There was dancing and displays of amazing custom cars, raffles and a seething tide of humanity that presented the illusion that the population of Kingman had turned out for the event. The party lasted until midnight.

This Saturday evening is the August edition of Chillin on Beale Street with the theme being topless fun on Route 66, a salute to the convertible. The first 200 topless vehicles (t-tops, convertibles, or no top at all) will receive a special commemorative dash magnet.

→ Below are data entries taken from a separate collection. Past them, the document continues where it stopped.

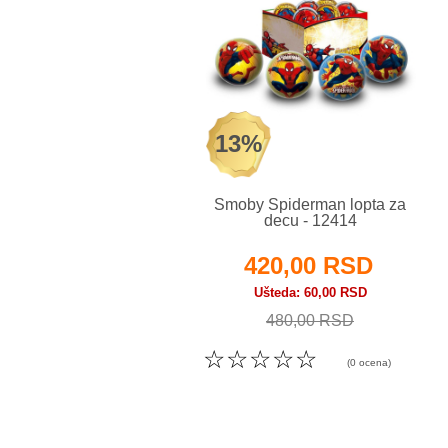
13%
Smoby Spiderman lopta za
decu - 12414
420,00 RSD
Ušteda
60,00 RSD
480,00 RSD
☆
☆
☆
☆
☆
(0 ocena)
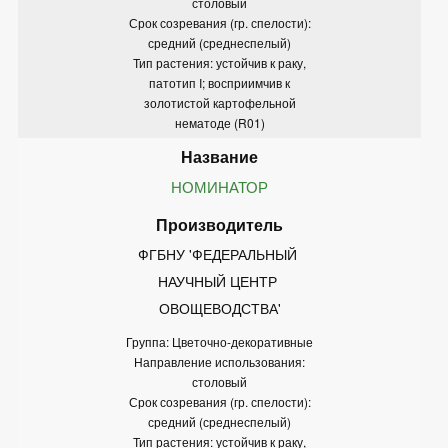
столовый
Срок созревания (гр. спелости):
средний (среднеспелый)
Тип растения: устойчив к раку,
патотип I; восприимчив к
золотистой картофельной
нематоде (R01)
НОМИНАТОР
ФГБНУ 'ФЕДЕРАЛЬНЫЙ 
НАУЧНЫЙ ЦЕНТР 
ОВОЩЕВОДСТВА'
Группа: Цветочно-декоративные
Направление использования:
столовый
Срок созревания (гр. спелости):
средний (среднеспелый)
Тип растения: устойчив к раку,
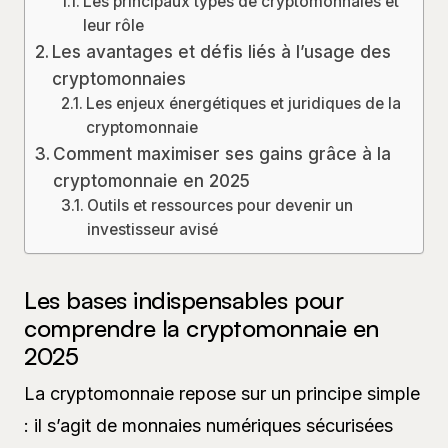
Les principaux types de cryptomonnaies et
leur rôle
Les avantages et défis liés à l’usage des
cryptomonnaies
Les enjeux énergétiques et juridiques de la
cryptomonnaie
Comment maximiser ses gains grâce à la
cryptomonnaie en 2025
Outils et ressources pour devenir un
investisseur avisé
Les bases indispensables pour
comprendre la cryptomonnaie en
2025
La cryptomonnaie repose sur un principe simple
: il s’agit de monnaies numériques sécurisées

As the event is open to anything with wheels this event also has the potential for bringing out a wildly diverse representation of the automobile industry. Last month standouts included a 1948 Indian, a Hudson pick up truck, a Hudson Hornet, a 1946 Ford bus, a Henry J, and a pair of Nash Metros.
For me the whirlwind of activity included research and writing text for the Route 66 encyclopedia and atlas, and discussions pertaining to changes with Cars & Parts magazine with editor Brad Bowling. Then there is the promotional work with promise of reward through book sales that never seems to end.
First it is Greetings from Route 66, a compilation for which I wrote the chapter introductions. With a scheduled date for release of early October the promotional planning for the kick off is in high gear.
Looming on the horizon is the final edit and cover design for Ghost Towns of Route 66 scheduled for release in May of 2011, just in time for the Route 66 festival in Amarillo. The initial cover design featuring a scene in Glenrio, Texas captured by Kerrick James, is artistic and alluring but seems to miss the mark in regards to capturing the essence, the spirit of the work.

What do you think? Your ideas and input on this would be most appreciated.